Since I’m involved with endurance sports, I’ve had quite a few people ask for my thoughts on the whole Lance Armstrong debacle. Here they are:
One of my favorite sources of inspiration, former UCLA basketball coach John Wooden, said, “Be more concerned with your character than your reputation, because your character is what you really are, while your reputation is merely what others think you are.”
This perfectly sums up my feelings on the Lance Armstrong interview that aired yesterday and will air again today. I understand the facts–he cheated. I get it. But there are cheaters in every profession–from cyclist to stock trader. To argue otherwise would be naive.

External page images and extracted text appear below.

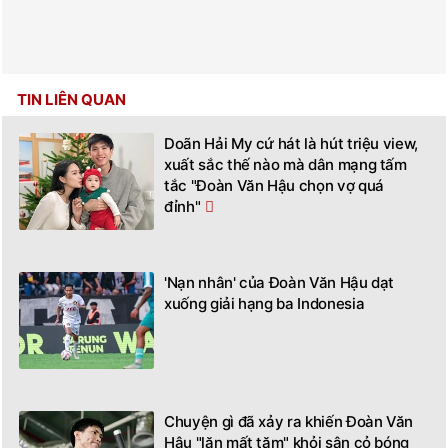
TIN LIÊN QUAN
Doãn Hải My cứ hát là hút triệu view,
xuất sắc thế nào mà dân mạng tấm
tắc "Đoàn Văn Hậu chọn vợ quá
đỉnh"
'Nạn nhân' của Đoàn Văn Hậu dạt
xuống giải hạng ba Indonesia
Chuyện gì đã xảy ra khiến Đoàn Văn
Hậu "lặn mất tăm" khỏi sân cỏ bóng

Does this interview change my view of Lance? Heck…one could even throw Manti Te’o and Tiger Woods into this conversation, too. We the public put these people onto pedestals. We have an awful lot to say about them, but what does this say about us?

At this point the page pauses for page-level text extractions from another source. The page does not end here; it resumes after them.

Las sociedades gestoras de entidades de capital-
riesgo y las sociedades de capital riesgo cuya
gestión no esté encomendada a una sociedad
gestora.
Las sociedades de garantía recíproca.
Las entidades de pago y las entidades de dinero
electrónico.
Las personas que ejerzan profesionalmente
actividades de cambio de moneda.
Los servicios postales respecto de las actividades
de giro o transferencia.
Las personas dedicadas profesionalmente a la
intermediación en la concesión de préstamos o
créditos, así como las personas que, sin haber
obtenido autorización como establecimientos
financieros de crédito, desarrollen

Why do we feel the need to label and judge? I grew up believing that sport existed to teach the participants about life. Playing sports taught me hard work pays dividends. Team sport taught me the joy of working with others towards a common goal. Working through the ups and downs of training and racing has taught me the importance of believing in myself. Racing competitors from all around the world has taught me worrying too much about the opponent and not enough about oneself–you can be certain you’ll lose.

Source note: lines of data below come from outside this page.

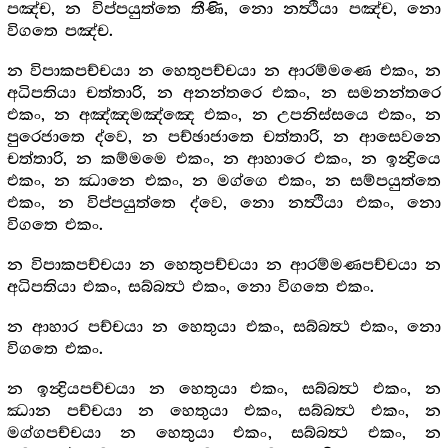
පඤ්ච, න විප්පයුත්තෙ තීණි, නො නත්‍ථියා පඤ්ච, නො
විගතෙ පඤ්ච.
න විපාකපච්චයා න හෙතුපච්චයා න ආරම්මණෙ එකං, න
අධිපතියා චත්තාරි, න අනන්තරෙ එකං, න සමනන්තරෙ
එකං, න අඤ්ඤමඤ්ඤෙ එකං, න උපනිස්සයෙ එකං, න
පුරෙජාතෙ ද්වෙ, න පච්ඡාජාතෙ චත්තාරි, න ආසෙවනෙ
චත්තාරි, න කම්මමෙ එකං, න ආහාරෙ එකං, න ඉන්‍ද්‍රියෙ
එකං, න ඣානෙ එකං, න මග්ගෙ එකං, න සම්පයුත්තෙ
එකං, න විප්පයුත්තෙ ද්වෙ, නො නත්‍ථියා එකං, නො
විගතෙ එකං.
න විපාකපච්චයා න හෙතුපච්චයා න ආරම්මණපච්චයා න
අධිපතියා එකං, සබ්බත්‍ථ එකං, නො විගතෙ එකං.
න ආහාර පච්චයා න හෙතුයා එකං, සබ්බත්‍ථ එකං, නො
විගතෙ එකං.
න ඉන්‍ද්‍රියපච්චයා න හෙතුයා එකං, සබ්බත්‍ථ එකං, න
ඣාන පච්චයා න හෙතුයා එකං, සබ්බත්‍ථ එකං, න
මග්ගපච්චයා න හෙතුයා එකං, සබ්බත්‍ථ එකං, න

I compete today as a professional triathlete for these same reasons. I love competing. I think it makes me a better person. I get to know myself a little bit better every time I push my physical and mental limits in a race. This thirst for improvement gets me out of bed in the morning–albeit sometimes with a lot of reluctance on the “getting out of bed” part 🙂
I know who I am. I compete clean and I compete with integrity. This is not because I don’t care about winning–there are few things I hate more than losing. In fact, the only person I know who hates losing more than I do is my brother, John 🙂 (Sorry, bro, I had to do it.)
The ribbons fade and the trophies rust. The true value of sport is in the pursuit. It is about the chase–the challenge–the chase for glory and the challenge to improve oneself. It is this pursuit which defines the individual. Champions look in the mirror and know the work is never finished. Maybe it is time for us to start worrying less about others’ reputations and to start worrying more about one’s own character.
But then again… Oprah might get lonely.